Code Vote Postponed. The long-awaited approval of Tulsa's first form-based code was delayed again on Feb. 16 when members of the Tulsa Metropolitan Area Planning Commission voted to postpone their vote on the issue until their March 2 meeting, giving the commission staff time to address some minor problems in the plan's language.
"We had some things that came up, and our staff recommended to us that we delay the vote on this until we get those minor technicalities cleared up so we can send something on to the City Council that's clear and concise," TMAPC Chairman Bill Leighty said.
Duane Cuthbertson, the Board of Adjustment planner for the city and county of Tulsa, said Commissioner Michelle Cantrell had identified a couple of elements in the plan she wanted to see clarified before the commission took a vote. He described those proposed changes as procedural and said the public hearing portion of the process has been closed, meaning there likely won't be much debate on the plan before commissioners vote on it next month.
At that meeting, commissioners will vote on the form-based code for the Pearl District, a neighborhood bordering the eastern edge of downtown that residents are hoping to reinvent as a walkable, sustainable community. The code itself differs from traditional zoning in that it does not rely on a separation of uses for its organization principle, Cuthbertson has said. Instead, it uses physical form to foster predictable built results and a high-quality public realm.
Commissioners also would vote on a regulating plan that would apply the code to a small portion of the Pearl District that includes mostly Oaklawn Cemetery, the Village at Central Park housing development and Central Park.

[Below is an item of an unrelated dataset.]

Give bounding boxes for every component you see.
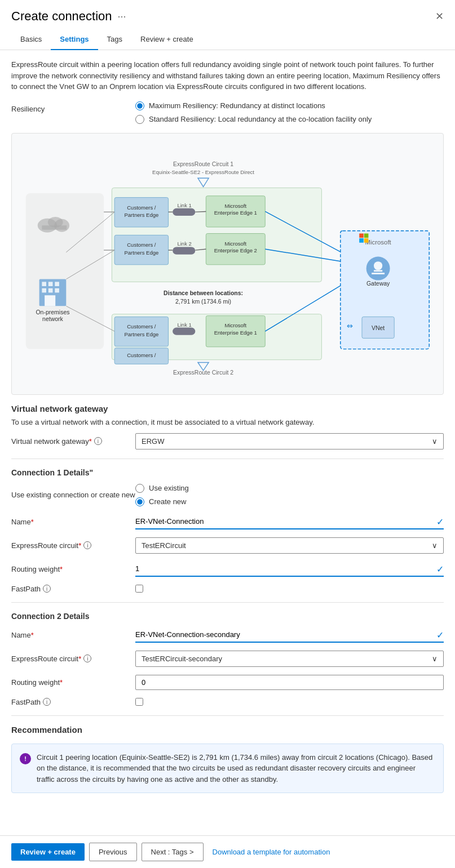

"The code is the requirements themselves and the frontages we want to see," said Jamie Jamieson, who chaired the Pearl District Association committee that helped put the plan together. "The regulating plan applies that code to a specific geographical area. Without the regulating plan, (the code) won't apply to anywhere."
If those changes are approved by the commission on March 2, a regulating plan applying the form-based code to the whole of the Pearl District would be brought up for a vote later, Cuthbertson said. That move is likely to be more contentious, Jameson said, indicating that he expects that representatives of Hillcrest Medical Center at 1120 S. Utica Ave. on the border of the Pearl District will seek an exemption from the broader regulating plan -- something the neighborhood association will resist, he said.

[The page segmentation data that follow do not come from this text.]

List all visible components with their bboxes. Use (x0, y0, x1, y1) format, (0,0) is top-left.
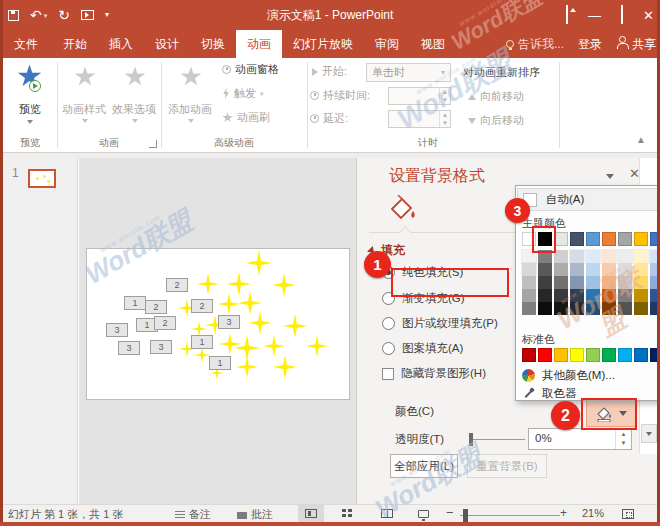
theme-color-swatch[interactable] (602, 232, 616, 246)
animation-pane-button[interactable]: 动画窗格 (222, 62, 279, 77)
normal-view-button[interactable] (298, 505, 324, 522)
effect-options-button[interactable]: 效果选项 (112, 102, 156, 117)
animation-order-tag[interactable]: 2 (154, 316, 176, 330)
theme-color-swatch[interactable] (570, 232, 584, 246)
theme-color-swatch[interactable] (554, 232, 568, 246)
tab-slideshow[interactable]: 幻灯片放映 (282, 30, 364, 58)
theme-variant-swatch[interactable] (570, 276, 584, 289)
theme-variant-swatch[interactable] (522, 276, 536, 289)
option-pattern-fill[interactable]: 图案填充(A) (382, 341, 463, 356)
theme-color-swatch[interactable] (618, 232, 632, 246)
pane-options-caret-icon[interactable] (606, 174, 614, 179)
animation-order-tag[interactable]: 2 (145, 300, 167, 314)
animation-order-tag[interactable]: 1 (191, 335, 213, 349)
add-animation-button[interactable]: 添加动画 (168, 102, 212, 117)
star-shape[interactable] (236, 356, 258, 378)
transparency-slider[interactable] (471, 439, 525, 440)
theme-variant-swatch[interactable] (634, 302, 648, 315)
zoom-out-icon[interactable]: − (446, 505, 454, 520)
reading-view-button[interactable] (374, 505, 400, 522)
preview-button[interactable]: 预览 (19, 102, 41, 117)
theme-variant-swatch[interactable] (618, 263, 632, 276)
standard-color-swatch[interactable] (554, 348, 568, 362)
spinner-icons[interactable]: ▲▼ (615, 429, 631, 449)
theme-variant-swatch[interactable] (586, 250, 600, 263)
theme-variant-swatch[interactable] (618, 302, 632, 315)
animation-styles-button[interactable]: 动画样式 (62, 102, 106, 117)
dialog-launcher-icon[interactable] (149, 140, 157, 148)
zoom-level[interactable]: 21% (582, 507, 604, 519)
standard-color-swatch[interactable] (618, 348, 632, 362)
pane-close-icon[interactable]: ✕ (629, 166, 640, 181)
theme-variant-swatch[interactable] (586, 276, 600, 289)
menu-item-automatic[interactable]: 自动(A) (517, 188, 660, 211)
minimize-icon[interactable]: — (588, 9, 601, 22)
theme-variant-swatch[interactable] (522, 302, 536, 315)
move-later-button[interactable]: 向后移动 (468, 113, 524, 128)
theme-variant-swatch[interactable] (602, 276, 616, 289)
standard-color-swatch[interactable] (538, 348, 552, 362)
apply-all-button[interactable]: 全部应用(L) (390, 454, 458, 478)
slide-sorter-button[interactable] (334, 505, 360, 522)
star-shape[interactable] (197, 273, 219, 295)
theme-color-swatch[interactable] (634, 232, 648, 246)
theme-variant-swatch[interactable] (602, 302, 616, 315)
transparency-input[interactable]: 0% ▲▼ (528, 428, 632, 450)
theme-variant-swatch[interactable] (554, 263, 568, 276)
standard-color-swatch[interactable] (522, 348, 536, 362)
trigger-button[interactable]: 触发▾ (222, 86, 264, 101)
tab-insert[interactable]: 插入 (98, 30, 144, 58)
star-shape[interactable] (194, 347, 210, 363)
maximize-icon[interactable] (621, 6, 623, 24)
duration-input[interactable]: ▲▼ (388, 87, 451, 105)
theme-variant-swatch[interactable] (618, 250, 632, 263)
animation-order-tag[interactable]: 3 (218, 315, 240, 329)
menu-item-more-colors[interactable]: 其他颜色(M)... (520, 366, 660, 384)
theme-variant-swatch[interactable] (618, 276, 632, 289)
theme-color-swatch[interactable] (586, 232, 600, 246)
animation-order-tag[interactable]: 3 (118, 341, 140, 355)
option-picture-fill[interactable]: 图片或纹理填充(P) (382, 316, 498, 331)
theme-variant-swatch[interactable] (538, 263, 552, 276)
standard-color-swatch[interactable] (570, 348, 584, 362)
reset-background-button[interactable]: 重置背景(B) (467, 454, 547, 478)
theme-variant-swatch[interactable] (570, 302, 584, 315)
theme-variant-swatch[interactable] (618, 289, 632, 302)
tell-me-box[interactable]: 告诉我... (506, 36, 564, 53)
tab-animations[interactable]: 动画 (236, 30, 282, 58)
animation-order-tag[interactable]: 1 (124, 296, 146, 310)
star-shape[interactable] (219, 333, 241, 355)
zoom-slider[interactable] (460, 515, 560, 516)
theme-variant-swatch[interactable] (634, 250, 648, 263)
theme-variant-swatch[interactable] (554, 302, 568, 315)
star-shape[interactable] (246, 250, 272, 276)
standard-color-swatch[interactable] (634, 348, 648, 362)
animation-painter-button[interactable]: 动画刷 (222, 110, 270, 125)
scroll-down-icon[interactable] (641, 424, 657, 443)
theme-variant-swatch[interactable] (586, 289, 600, 302)
star-shape[interactable] (218, 293, 240, 315)
theme-variant-swatch[interactable] (602, 250, 616, 263)
share-button[interactable]: 共享 (616, 36, 656, 53)
slide-canvas[interactable]: 212231233311 (86, 248, 350, 400)
theme-variant-swatch[interactable] (554, 276, 568, 289)
collapse-ribbon-icon[interactable]: ▲ (636, 134, 646, 145)
star-shape[interactable] (227, 272, 251, 296)
option-hide-background[interactable]: 隐藏背景图形(H) (382, 366, 486, 381)
star-shape[interactable] (248, 311, 272, 335)
delay-input[interactable]: ▲▼ (388, 110, 451, 128)
theme-variant-swatch[interactable] (554, 250, 568, 263)
zoom-slider-handle[interactable] (463, 509, 468, 522)
preview-dropdown-caret[interactable] (27, 120, 33, 124)
animation-order-tag[interactable]: 2 (191, 299, 213, 313)
comments-button[interactable]: 批注 (237, 507, 273, 522)
theme-variant-swatch[interactable] (586, 302, 600, 315)
standard-color-swatch[interactable] (602, 348, 616, 362)
tab-file[interactable]: 文件 (0, 30, 52, 58)
theme-variant-swatch[interactable] (538, 302, 552, 315)
slideshow-view-button[interactable] (410, 505, 436, 522)
theme-variant-swatch[interactable] (634, 263, 648, 276)
slide-thumbnail[interactable] (28, 169, 56, 188)
star-shape[interactable] (306, 335, 328, 357)
sign-in-button[interactable]: 登录 (578, 36, 602, 53)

"We see no reason to exclude any entity," he said.
Cuthbertson said he didn't know when that vote on the broader regulating plan might take place, although it won't come on March 2.

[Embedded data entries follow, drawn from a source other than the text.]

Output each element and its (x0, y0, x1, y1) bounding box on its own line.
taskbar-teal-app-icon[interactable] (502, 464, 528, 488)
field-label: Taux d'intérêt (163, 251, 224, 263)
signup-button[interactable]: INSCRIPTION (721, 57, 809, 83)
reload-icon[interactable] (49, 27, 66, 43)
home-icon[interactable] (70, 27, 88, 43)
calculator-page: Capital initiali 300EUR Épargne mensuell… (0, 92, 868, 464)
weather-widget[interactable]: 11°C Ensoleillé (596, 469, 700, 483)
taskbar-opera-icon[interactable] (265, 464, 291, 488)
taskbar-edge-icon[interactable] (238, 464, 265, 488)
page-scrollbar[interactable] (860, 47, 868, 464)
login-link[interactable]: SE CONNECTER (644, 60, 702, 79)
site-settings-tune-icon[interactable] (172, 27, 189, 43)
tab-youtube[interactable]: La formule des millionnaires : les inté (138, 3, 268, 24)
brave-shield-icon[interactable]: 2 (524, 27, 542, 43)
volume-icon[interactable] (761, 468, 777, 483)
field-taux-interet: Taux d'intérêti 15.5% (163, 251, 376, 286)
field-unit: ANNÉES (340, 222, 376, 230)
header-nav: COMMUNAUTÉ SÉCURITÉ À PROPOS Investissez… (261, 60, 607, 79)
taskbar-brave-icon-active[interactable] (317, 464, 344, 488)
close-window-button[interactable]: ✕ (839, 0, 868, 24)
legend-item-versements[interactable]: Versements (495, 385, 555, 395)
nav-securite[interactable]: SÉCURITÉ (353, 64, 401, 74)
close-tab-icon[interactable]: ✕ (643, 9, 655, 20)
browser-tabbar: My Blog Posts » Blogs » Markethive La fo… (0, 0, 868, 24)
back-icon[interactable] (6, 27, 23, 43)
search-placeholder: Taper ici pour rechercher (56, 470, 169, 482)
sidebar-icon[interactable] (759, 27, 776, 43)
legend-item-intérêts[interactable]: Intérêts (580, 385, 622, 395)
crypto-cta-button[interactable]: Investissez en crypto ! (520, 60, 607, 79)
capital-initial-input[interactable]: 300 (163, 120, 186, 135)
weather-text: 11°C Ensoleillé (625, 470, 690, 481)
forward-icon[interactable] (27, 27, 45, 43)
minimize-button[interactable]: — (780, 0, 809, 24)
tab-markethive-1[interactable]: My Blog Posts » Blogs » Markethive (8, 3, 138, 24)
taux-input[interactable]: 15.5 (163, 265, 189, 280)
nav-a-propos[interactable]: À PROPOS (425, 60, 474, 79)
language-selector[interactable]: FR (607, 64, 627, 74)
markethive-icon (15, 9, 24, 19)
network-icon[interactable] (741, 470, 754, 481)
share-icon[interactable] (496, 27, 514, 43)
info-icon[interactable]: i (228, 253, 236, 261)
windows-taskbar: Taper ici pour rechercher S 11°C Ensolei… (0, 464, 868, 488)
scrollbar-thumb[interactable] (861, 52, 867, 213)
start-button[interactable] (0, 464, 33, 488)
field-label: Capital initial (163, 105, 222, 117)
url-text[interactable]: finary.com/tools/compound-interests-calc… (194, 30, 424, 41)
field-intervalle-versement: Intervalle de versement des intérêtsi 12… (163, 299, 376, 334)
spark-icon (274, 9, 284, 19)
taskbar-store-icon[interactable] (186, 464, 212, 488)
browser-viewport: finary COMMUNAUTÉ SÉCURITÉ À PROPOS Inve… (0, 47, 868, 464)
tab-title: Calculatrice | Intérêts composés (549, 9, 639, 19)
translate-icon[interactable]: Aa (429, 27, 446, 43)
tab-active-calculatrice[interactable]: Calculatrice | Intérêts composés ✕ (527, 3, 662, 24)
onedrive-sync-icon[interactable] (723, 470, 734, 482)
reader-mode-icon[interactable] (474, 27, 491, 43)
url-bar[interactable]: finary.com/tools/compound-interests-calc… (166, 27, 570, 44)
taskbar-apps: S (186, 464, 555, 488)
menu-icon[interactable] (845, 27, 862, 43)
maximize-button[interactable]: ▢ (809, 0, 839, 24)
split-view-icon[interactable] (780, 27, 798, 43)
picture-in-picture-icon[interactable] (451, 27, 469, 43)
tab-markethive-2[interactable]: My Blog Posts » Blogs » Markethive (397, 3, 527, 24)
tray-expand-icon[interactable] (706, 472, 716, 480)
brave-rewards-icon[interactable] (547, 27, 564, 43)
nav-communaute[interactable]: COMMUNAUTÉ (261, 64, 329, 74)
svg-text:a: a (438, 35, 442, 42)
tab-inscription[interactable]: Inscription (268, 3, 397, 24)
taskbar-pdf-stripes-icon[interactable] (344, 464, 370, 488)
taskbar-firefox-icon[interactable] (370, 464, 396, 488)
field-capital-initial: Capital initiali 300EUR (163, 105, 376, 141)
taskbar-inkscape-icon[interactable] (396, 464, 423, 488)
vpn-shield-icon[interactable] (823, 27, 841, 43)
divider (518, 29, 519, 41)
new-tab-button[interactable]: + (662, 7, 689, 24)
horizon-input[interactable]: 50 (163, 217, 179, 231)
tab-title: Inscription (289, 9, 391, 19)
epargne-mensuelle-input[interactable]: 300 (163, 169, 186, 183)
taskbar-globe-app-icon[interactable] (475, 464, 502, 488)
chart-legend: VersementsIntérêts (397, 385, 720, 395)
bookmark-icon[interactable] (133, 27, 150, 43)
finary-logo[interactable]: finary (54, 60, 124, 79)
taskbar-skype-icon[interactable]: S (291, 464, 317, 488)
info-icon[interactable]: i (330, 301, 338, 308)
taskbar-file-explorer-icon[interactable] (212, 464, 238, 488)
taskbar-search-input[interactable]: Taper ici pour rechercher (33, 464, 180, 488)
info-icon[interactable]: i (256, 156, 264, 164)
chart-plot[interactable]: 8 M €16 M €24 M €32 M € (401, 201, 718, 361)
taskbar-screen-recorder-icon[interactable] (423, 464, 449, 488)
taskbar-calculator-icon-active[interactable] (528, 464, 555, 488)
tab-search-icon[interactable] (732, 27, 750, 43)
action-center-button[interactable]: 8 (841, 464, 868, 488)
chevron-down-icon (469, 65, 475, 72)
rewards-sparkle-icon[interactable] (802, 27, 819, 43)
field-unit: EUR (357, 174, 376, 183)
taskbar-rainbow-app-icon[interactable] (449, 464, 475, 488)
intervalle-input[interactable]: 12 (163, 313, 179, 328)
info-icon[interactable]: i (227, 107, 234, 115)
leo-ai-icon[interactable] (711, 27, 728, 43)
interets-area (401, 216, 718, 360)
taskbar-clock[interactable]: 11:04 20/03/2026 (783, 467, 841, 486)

"It'll have to come after we get the code in place," he said. "We have to get the initial area effective, and all of this is subject to (city) council approval. I don't want to be presumptuous and assume they're going to adopt it."
Parks Recommendations Forthcoming. A group of five citizens committees charged with examining various areas of operations for Tulsa Parks has finished its work and issued a series of recommendations that likely will be presented by the third week in March, according to park director Lucy Dolman.
She said city officials have taken the recommendations from the committees -- which examined such areas as trails, finance, marketing, facilities and programs -- and are compiling them in a formal document. When that process is completed, those findings will be presented to the Park Board, she said.
Dolman declined to describe the nature of any of the recommendations, though she said there weren't really any surprises. She said she hopes the document is finished and presented to the Park Board by March 21 so that the momentum of the process is not stalled.
"I think everybody who was involved is interested in continuing to meet on a regular basis until we get this wrapped up," she said.
The five committees likely would be combined into one committee that would oversee the completion of the process, she said.
New Community Center. A groundbreaking ceremony for a new community center in west Tulsa will be held at 2pm on Monday, Feb. 28.
The event will be held at 5610 S. 41st West Avenue. The planned $7 million community center, an undertaking of the nonprofit Greater Cornerstone Community Development Project, will feature a number of services badly needed in the struggling district, according to the Rev. Willard Jones, executive director of the organization. Such groups as Domestic Violence Intervention Services, Goodwill Industries, Campfire USA, the state Department of Human Services, Family and Children's Services, A Pocket Full of Hope, the Association Centers for Therapy and an Oklahoma State University Bedlam Clinic will operate out of the facility, he said.
Supporters of the project raised the entire $7 million to fund its construction and endowment over the past few years, completing their work in late November.